3. The attempt at a solution
I started with Vi = SQRT(301.5m(9.8m/s) / sin(50 degrees)
which came out to be 62.11m/s, I then did Vy = (62.11m/s)sin(25 degrees)
which came out to be 26.25m/s. I then found time with the formula I posted and got 2.68s.
Then I did y = (62.11m/s)sin(25 degrees)(2.68s) - (1/2)9.8m/s(2.68s)^2
and got 35.15m. My teacher said the answer was 70.3m, which is exactly double my answer.

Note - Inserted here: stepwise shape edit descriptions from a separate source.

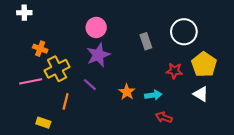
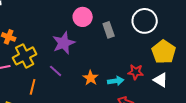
pink circle: (96, 27) -> (83, 17), moved
red star: (174, 71) -> (136, 72), moved

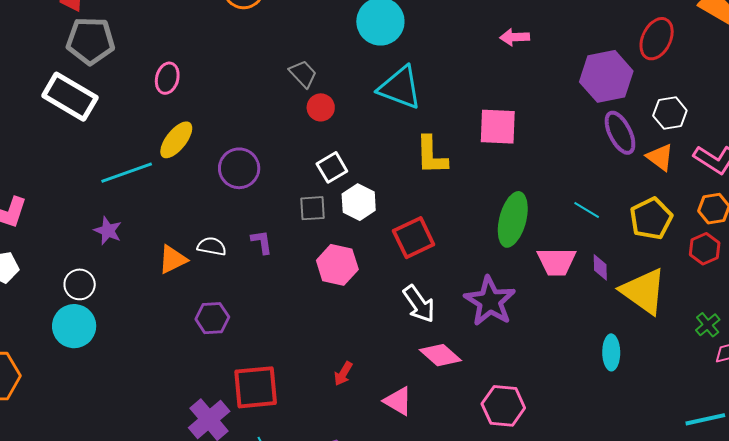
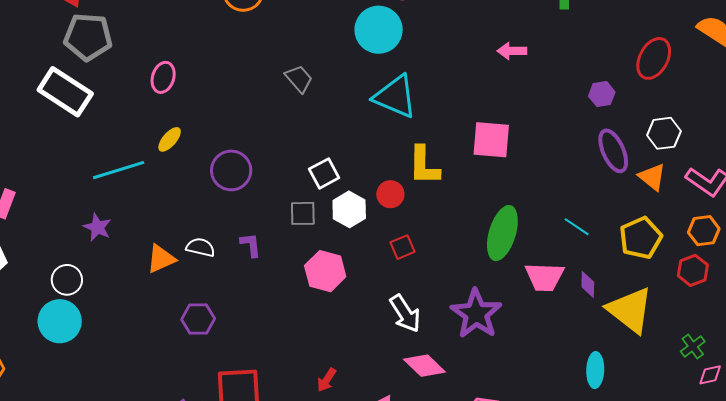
purple hexagon: (606, 76) -> (602, 94), size x0.5
red circle: (321, 107) -> (390, 194), moved
yellow ellipse: (176, 140) -> (170, 139), size x0.7
red square: (414, 238) -> (403, 247), size x0.6

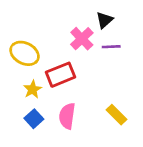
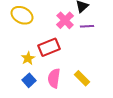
yellow ellipse: (25, 53) -> (22, 15), moved
yellow rectangle: (117, 115) -> (82, 78), moved

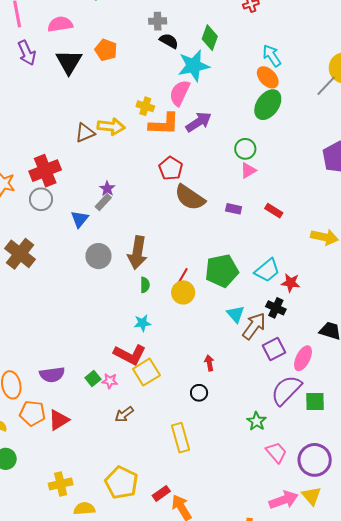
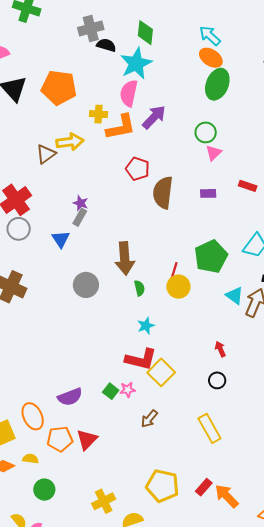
gray cross: (158, 21) -> (91, 28), size x1.4
orange pentagon: (106, 50) -> (59, 88), moved, size x1.6
brown semicircle: (190, 197) -> (163, 193), turned 76
gray circle: (98, 256) -> (86, 285), moved

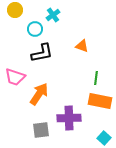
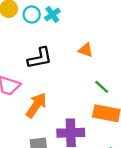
cyan circle: (35, 29) -> (32, 14), moved
green line: (96, 78) -> (102, 87), turned -56

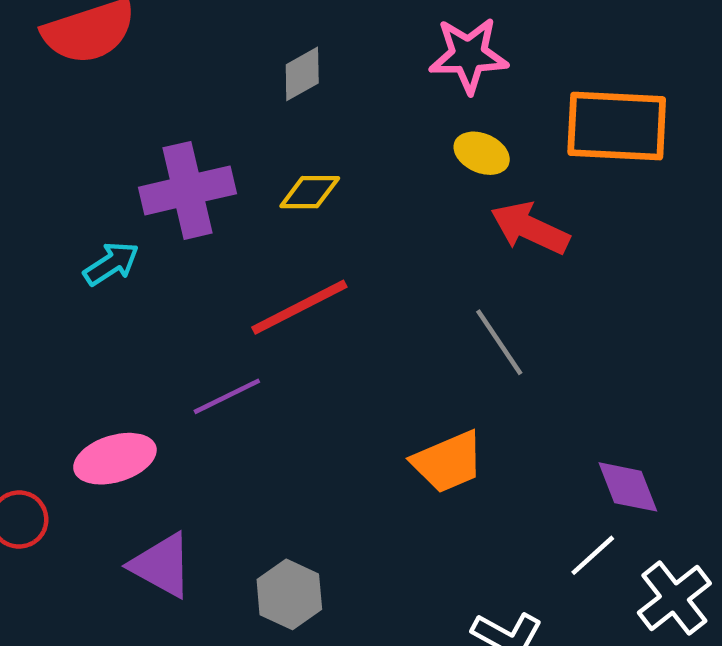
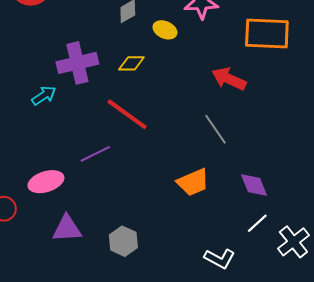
yellow ellipse: (482, 153) -> (165, 30), moved
red line: (299, 307) -> (127, 114), turned 63
purple diamond: (628, 487) -> (254, 185), moved
purple triangle: (162, 565) -> (67, 229), turned -32

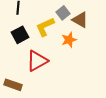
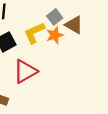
orange star: (69, 40) -> (55, 35), moved

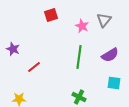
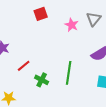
green line: (79, 57) -> (69, 73), moved
green cross: (79, 97) -> (42, 80), moved

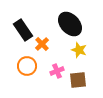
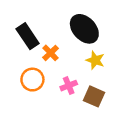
brown square: (78, 80) -> (94, 96), turned 30

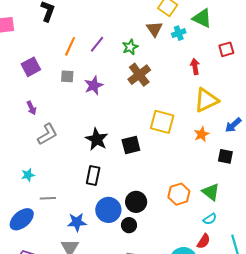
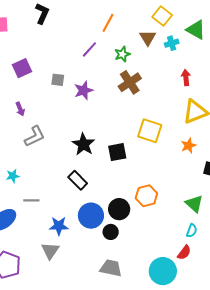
orange line: (70, 46) -> (108, 23), moved
black rectangle: (93, 175) -> (78, 180), turned -60
orange hexagon: (179, 194) -> (146, 196), moved
cyan semicircle: (210, 219) -> (192, 231), turned -40

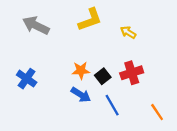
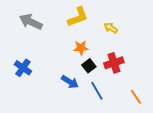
orange star: (81, 70) -> (81, 48), moved

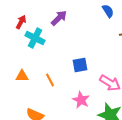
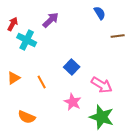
blue square: (80, 65) -> (72, 67), turned -35
orange triangle: (22, 76) -> (14, 78), turned -32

I was wondering why this was wrong, when I used these same equations in the second problem and got the correct answers. Both asked for the highest point of the balls during their flight. Also, both problems only gave me a distance and an angle, I assumed that would allow me to use the same equations, just plug in the different numbers.
Is my teacher wrong, or what am I doing in problem 1 wrong? Sorry if this isn't typed up correctly or too long, I was just really curious.

70.3m for the maximum height of a golf ball hit at that angle doesn't even seem right to me if we're looking at this problem literally. I'm probably wrong though.

Last edited: Oct 29, 2009
2. Oct 29, 2009

### Andrew Mason

Your answer and your method is correct.

You can verify this. The kinetic energy is the sum of the kinetic energies in the x and y directions. Energy in the x direction does not change so the potential energy at maximum height when vy =0 has to equal the initial vertical kinetic energy.

$$mgh = \frac{1}{2}mv_{yi}^2$$

so:

h = v_y^2/2g = 26.25^2/2*9.8 = 35.15m

AM

3. Oct 29, 2009

### chaospoodle

Hm, okay thanks. Going to have to explain this to my teacher now lol. He took forever thinking about the problem and coming up with a formula different from mine and didn't even really look at or think about the work I showed him.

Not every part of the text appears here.